# scissor prop question



## ststock23 (Oct 20, 2008)

Hey all, before I start hacking apart metal, I'm looking for opinions. I have a couple of 1" bore with 12" throw cylinders around. How long will I have to make each arm of the scissor? Is the cylinder too long to use for this? Any thoughts appreciated.


----------



## Shift (Oct 19, 2013)

I can snap a photo of the one I built last year when I get back home. I just bolted the ends and centres (alternates) then played with the cylinder mounting location until it worked out


----------



## ststock23 (Oct 20, 2008)

Thanks, that would be helpful. Did you have a 12" throw on yours?


----------



## Shift (Oct 19, 2013)

ststock23 said:


> Hey all, before I start hacking apart metal, I'm looking for opinions. I have a couple of 1" bore with 12" throw cylinders around. How long will I have to make each arm of the scissor? Is the cylinder too long to use for this?

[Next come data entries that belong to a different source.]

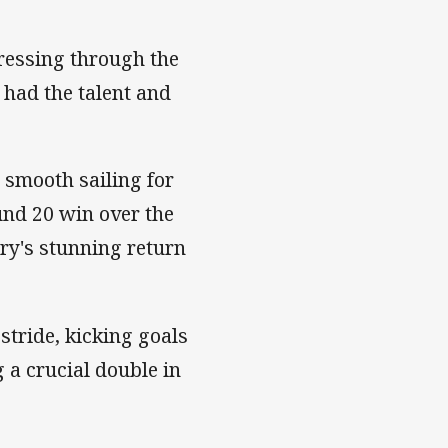
ressing through the
 had the talent and
 smooth sailing for
und 20 win over the
ry's stunning return
stride, kicking goals
 a crucial double in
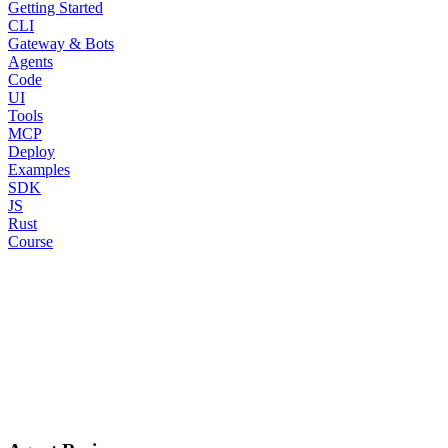
Getting Started
CLI
Gateway & Bots
Agents
Code
UI
Tools
MCP
Deploy
Examples
SDK
JS
Rust
Course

Any thoughts appreciated.


Mine is easily 2' plus


----------



## Riff_JunkieSFR (Jul 11, 2011)

This video really helped me out when I built one last year.


----------



## Joe_31st (Aug 20, 2013)

Shift said:


> Mine is easily 2' plus


What's the bore and stroke size of that cylinder?


----------



## HavenHaunt (May 17, 2013)

I'm sure you have already built your scissor but this may help others. This is one that I made last year. It uses a 1 1/16" dia. bore and 6" stroke. Good Luck


----------



## HavenHaunt (May 17, 2013)

And for some reason my picture is not showing up.


----------



## HavenHaunt (May 17, 2013)

Lets try this one more time.


----------



## hauntedyards (Mar 24, 2005)

That's a neat design... Generally you want to mount your cylinder in a way that the weight of the prop isn't putting shear force on the rod when extended. The picture further up the piston rod when extended will be taking a lot of weight in the wrong direction (may warp or stress seals). This can be eliminated by using castors on the bottom of the scissor where the piston meets the assembly. You don't NEED wheels as even a slider would help, but wheels give you friction free access to all that pistons power.


----------



## gadget-evilusions (Jan 26, 2007)

Here is mine, using a 2" bore by 9" stroke cylinder. I could have went longer, but this size cylinder is a standard stock of mine. This throws the body bar on the end 60"


----------



## Joe_31st (Aug 20, 2013)

gadget-evilusions said:


> Here is mine, using a 2" bore by 9" stroke cylinder. I could have went longer, but this size cylinder is a standard stock of mine. This throws the body bar on the end 60"
> 
> shootacorpsev2.AVI - YouTube


Wow...I love the simplicity of this design. Do you have any build specs or a build list or maybe even a build thread?


----------



## niblique71 (Dec 2, 2009)

HavenHaunt said:


> Lets try this one more time.


I LOVE this take on the scissor mech. I can see the movement as a Swooping upward arc as the prop gets thrust forward... So Cool. I'm going to build one of these for 2014


----------



## gadget-evilusions (Jan 26, 2007)

Joe_31st said:


> Wow...I love the simplicity of this design. Do you have any build specs or a build list or maybe even a build thread?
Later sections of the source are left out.